Bosch laughed together with Braun, but Miss Wood was as solemn as ever.

'Give me a definition,' she said. 'A definition?'

‘Yes. What do you think HD art is?'

'What's she after now?' Braun thought to himself. She made him nervous. He straightened the knot on his tie and cleared his throat, looking around as if he might find the right words in some corner of this red room.

'I'd say that it is people who stay stock-still and which others call paintings,' he replied. His irony bounced off the woman's stern face.

'It's exactly the opposite,' she retorted. She smiled for the first time. It was the most unpleasant smile Braun had ever seen. 'They are paintings which sometimes move and look like human beings. It's not a question of terminology, but of points of view, and that is the point of view we have at the Foundation.' Miss Wood's voice stung icily, as if each of her words was a veiled threat. 'The Foundation is responsible for protecting and promoting Bruno van Tysch's art throughout the world, and I personally am responsible for the Security Department. My task, and that of my companion here, Mr Lothar Bosch, is to make sure that none of Van Tysch's works suffers the slightest damage. And Annek Hollech was a painting worth much more than all our wages and pension plans put together, Detective Braun. She was called Deflowering, was a Van Tysch original, was considered one of the key works of contemporary painting, and now she has been destroyed.'

Braun was impressed by the cold fury of her staccato, almost whispering voice.
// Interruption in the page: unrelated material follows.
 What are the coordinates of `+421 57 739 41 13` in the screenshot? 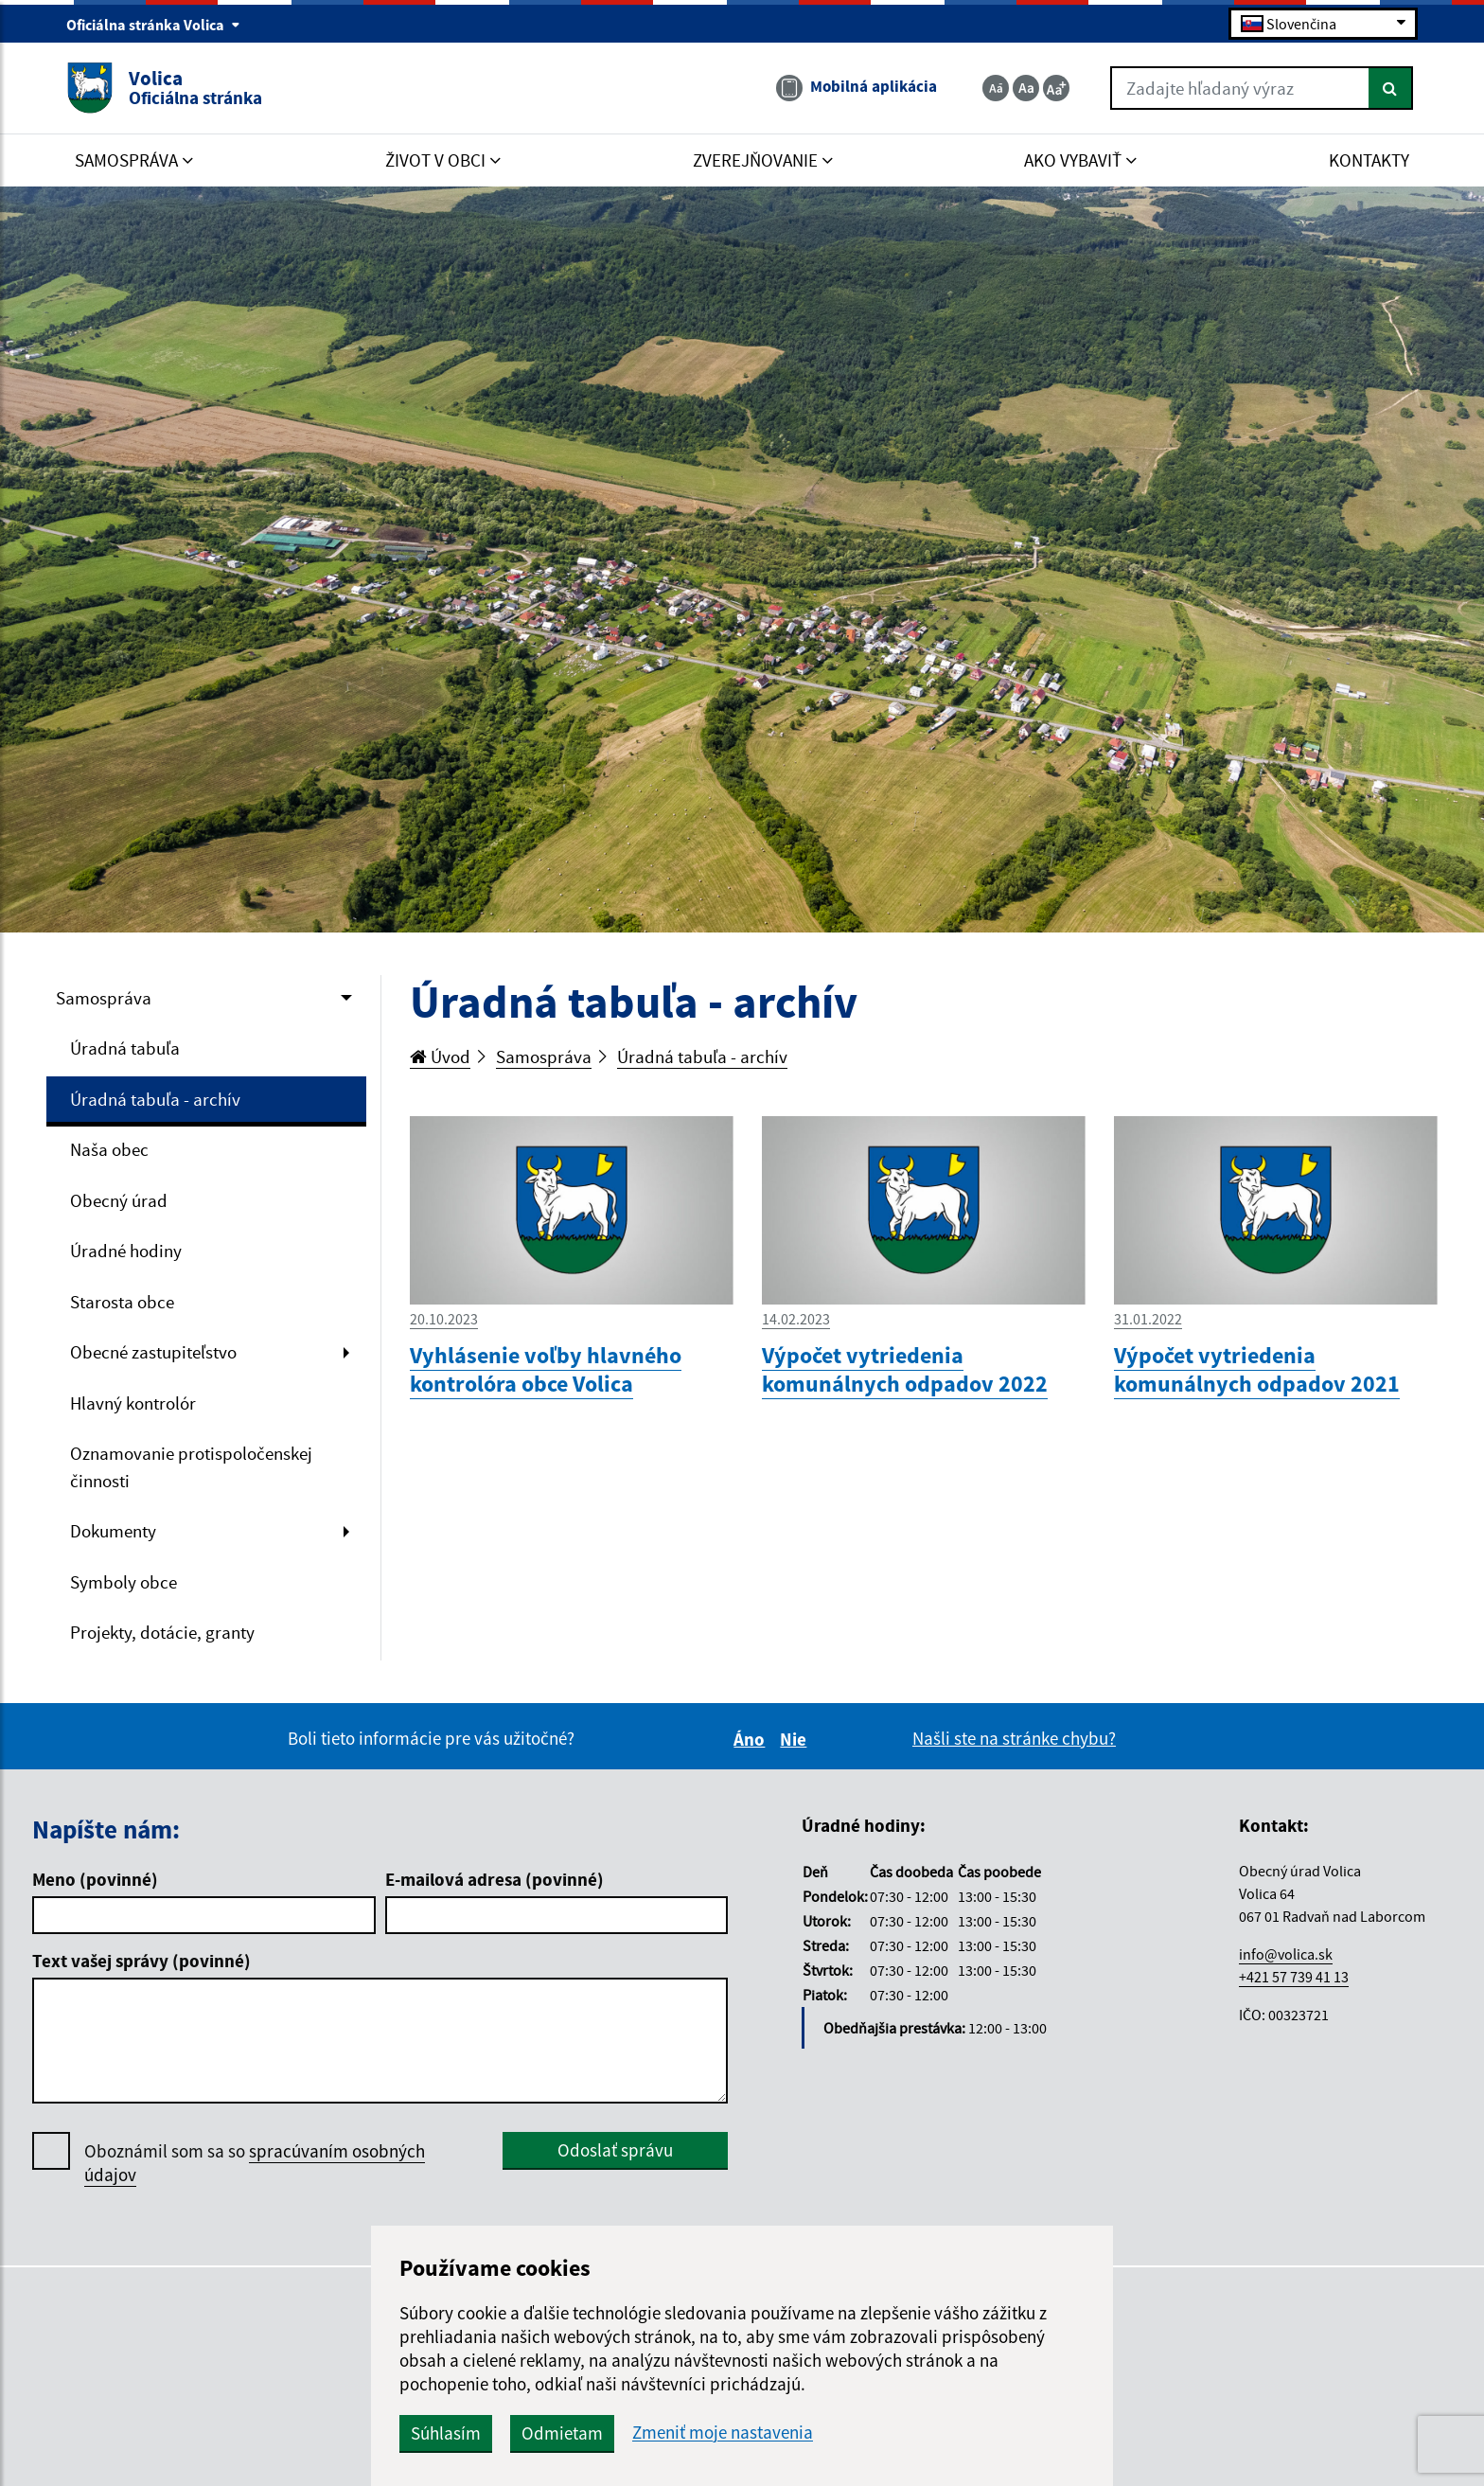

Miss Wood paused before she went on. Her dark glasses stared at Braun, the twin reflection of the table gleaming from them.

'What you see as a murder is for us a serious attack on one of our works. As you will understand, we therefore feel ourselves intimately involved in the investigation, which is why we have asked to collaborate. Is that clear?' 'Perfectly.' 'Don't for a moment imagine we are going to get in your way at all,' Miss Wood went on. 'The police must do as they see fit, and the Foundation will do likewise. But I would ask you to inform us of any developments that may arise in the course of your investigation. Thank you.'

That was the end of the meeting. Led by the public relations woman who had received him when he arrived, Braun walked back along the labyrinthine corridors of the oval wing of the MuseumsQuartier. It was only when he was out in the street again, in the bright sunlight, that he regained his calm.

As he drove home, the exact name of the exhibit flashed into his head without warning. Magic Purple.

That was the name of the bright-red work of art who had the same fragrance as his wife. Scarlet, carmine, blood red.

3

The card was a turquoise-blue colour, the colour of magic spells, bluebirds over the rainbow, the azure sea. It glinted in the dining-room light. The phone number was written in the centre in fine black lines. All that was on the card was the number, probably a mobile, although the code was strange. While she was dialling it, Clara noticed that her fingernail was still shining with traces of paint from Girl in Front of a Looking Glass. At the second ring, a young woman's voice answered. 'Yes?' 'Hello, this is Clara Reyes.'

She was still thinking of what to say next when she realised the other person had hung up. She thought it must have been by accident, as sometimes happened with mobiles. They were such ghastly inventions which could be used for anything, even to talk, as Jorge used to joke. She pressed the redial button. The same voice replied, in exactly the same tone.